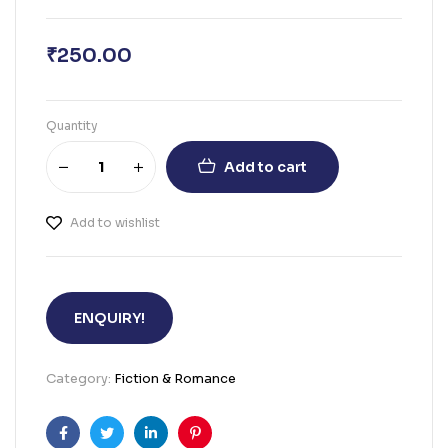
₹
250.00
Quantity
Add to cart
Add to wishlist
ENQUIRY!
Category:
Fiction & Romance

### [WHAT THE EXERCISE ASKS]
Only the text of the records belongs in your answer, repeated exactly; the pictures stay out.

### [WRITTEN RESPONSE]
₹
250.00
Quantity
Add to cart
Add to wishlist
ENQUIRY!
Category:
Fiction & Romance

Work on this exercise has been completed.